1. – Pois, a maldição é considerada blasfêmia, conforme àquilo da Escritura. Quando o arcanjo Miguel, disputando com o diabo, altercava sobre o corpo de Moisés, não se atreveu a fulminar­lhe a sentença de blasfemo. E aí se toma a blasfêmia pela maldição, segundo a Glosa. Ora, a blasfêmia é pecado mais grave que adetração. Logo, a maldição é mais grave que a detração.

2. Demais. – O homicídio é mais grave que a detração, como se disse: Ora, a maldição é um pecado igual ao de homicídio; pois, diz Crisóstomo. Se disseres – amaldiçoa-o; destroi-lhe a casa e faze perecerem todos os seus bens; não diferirás em nada do homicida. Logo, a maldição é mais grave que a detração.

3. Demais. – A causa tem preeminência sobre o sinal.

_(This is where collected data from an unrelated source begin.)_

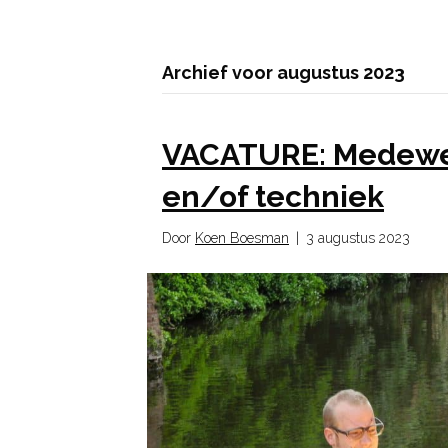
Archief voor augustus 2023
VACATURE: Medewerk
en/of techniek
Door
Koen Boesman
|
3 augustus 2023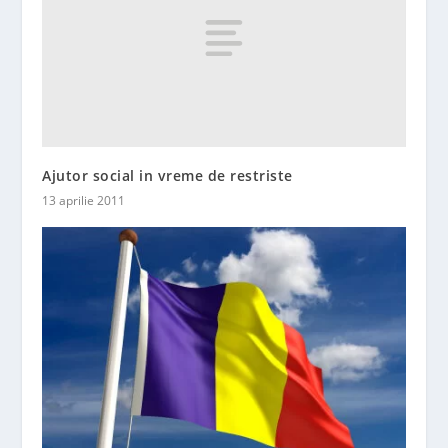
Ajutor social in vreme de restriste
13 aprilie 2011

Ora, quem maldiz causa o mal, pela sua ordem; mas quem detrai só exprime o mal já existente. Logo, peca mais gravemente quem amaldiçoa, do que o detrator.

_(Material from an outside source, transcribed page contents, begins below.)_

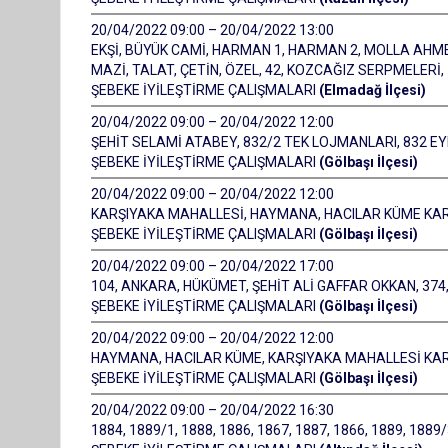
20/04/2022 09:00 – 20/04/2022 13:00
EKŞİ, BÜYÜK CAMİ, HARMAN 1, HARMAN 2, MOLLA AHME
MAZİ, TALAT, ÇETİN, ÖZEL, 42, KOZCAĞIZ SERPMELERİ
ŞEBEKE İYİLEŞTİRME ÇALIŞMALARI
(Elmadağ İlçesi)
20/04/2022 09:00 – 20/04/2022 12:00
ŞEHİT SELAMİ ATABEY, 832/2 TEK LOJMANLARI, 832 E
ŞEBEKE İYİLEŞTİRME ÇALIŞMALARI
(Gölbaşı İlçesi)
20/04/2022 09:00 – 20/04/2022 12:00
KARŞIYAKA MAHALLESİ, HAYMANA, HACILAR KÜME KA
ŞEBEKE İYİLEŞTİRME ÇALIŞMALARI
(Gölbaşı İlçesi)
20/04/2022 09:00 – 20/04/2022 17:00
104, ANKARA, HÜKÜMET, ŞEHİT ALİ GAFFAR OKKAN, 374, 377
ŞEBEKE İYİLEŞTİRME ÇALIŞMALARI
(Gölbaşı İlçesi)
20/04/2022 09:00 – 20/04/2022 12:00
HAYMANA, HACILAR KÜME, KARŞIYAKA MAHALLESİ KA
ŞEBEKE İYİLEŞTİRME ÇALIŞMALARI
(Gölbaşı İlçesi)
20/04/2022 09:00 – 20/04/2022 16:30
1884, 1889/1, 1888, 1886, 1867, 1887, 1866, 1889, 18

Mas, em contrário, a detração não pode ser tomada em bom sentido; ao passo que a maldição o pode, tanto em bom como em mau, como do sobredito se colhe. Logo, mais grave é a detração que a maldição.

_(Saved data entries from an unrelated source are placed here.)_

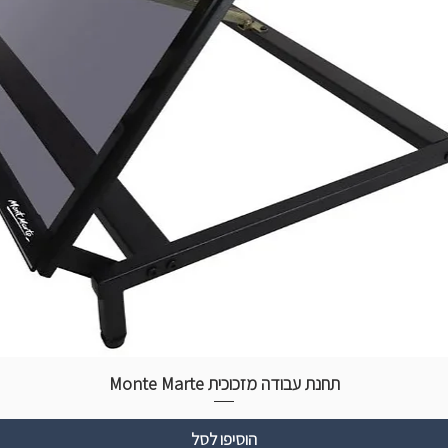
תחנת עבודה מזכוכית Monte Marte
הוסיפו לסל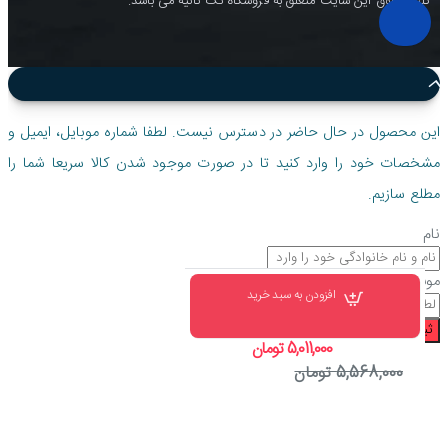
کلیه حقوق این سایت متعلق به فروشگاه تک ثانیه می باشد.
این محصول در حال حاضر در دسترس نیست. لطفا شماره موبایل، ایمیل و
مشخصات خود را وارد کنید تا در صورت موجود شدن کالا سریعا شما را
مطلع سازیم.
نام
موبایل
افزودن به سبد خرید
ثبت درخواست
5,011,000 تومان
5,568,000 تومان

SOLUÇÃO. – Como já estabelecemos na Primeira Parte, há um duplo mal – o da culpa e o da pena. Ora, o mal da culpa é o pior, como aí se demonstrou. Logo, dizer um mal que implica uma culpa é pior que dizer o que implica uma pena, dado que o modo de dizer seja o mesmo. Por onde, é próprio do contumelioso, do murmurador, do detrator e também do escarnecedor dizer o mal que implica uma culpa; mas, do que maldiz, no sentido de que agora tratamos, é próprio dizer o mal que implica uma pena, e não o que importa em culpa, salvo talvez sob a ideia de pena. Mas, o modo pelo qual uns e outros dizem esse mal não é o mesmo. Pois, dos quatro vícios primeiro referidos, é próprio somente o enunciar o mal da culpa; ao passo que quem amaldiçoa diz um mal que implica uma pena ou pelo causar, a modo de ordem, ou pelo desejar. Ora, o fato mesmo de enunciar a culpa já é pecado, por causar um certo dano ao próximo; mas é mais grave causar do que desejar a outrem um dano, se todas as demais circunstâncias forem iguais. Por onde, a detração, em sentido geral, é pecado mais grave que a maldição que somente exprime um simples desejo. Mas, a maldição pronunciada como um mandado; tendo a natureza de causa, pode ser mais grave que a detração, se causar um dano maior do que o denegrimento do bom nome; ou mais leve, se menor for o dano. E isto é assim considerado levando-se em conta o que pertence à natureza desses dois vícios. Mas, podem-se considerar outras circunstâncias acidentais, que os aumentam ou diminuem.

DONDE A RESPOSTA À PRIMEIRA OBJEÇÃO. ­– A maldição da criatura como tal redunda em maldição de Deus; e então e por acidente tem a natureza – de blasfêmia; o que porém, não se dá se amaldiçoarmos a criatura por causa de uma culpa. Foi o mesmo se diga da detração.

RESPOSTA À SEGUNDA. – Como já dissemos a maldição, num dos sentidos assinalados, inclui o desejo do mal. Por onde, se quem amaldiçoou quiser o mal da morte de outrem, não diferirá, pelo seu desejo, do homicida. Mas, dele difere na medida em que o ato externo acrescenta algo à vontade.

RESPOSTA À TERCEIRA. – A objeção procede em se tratando da maldição, enquanto implica uma ordem.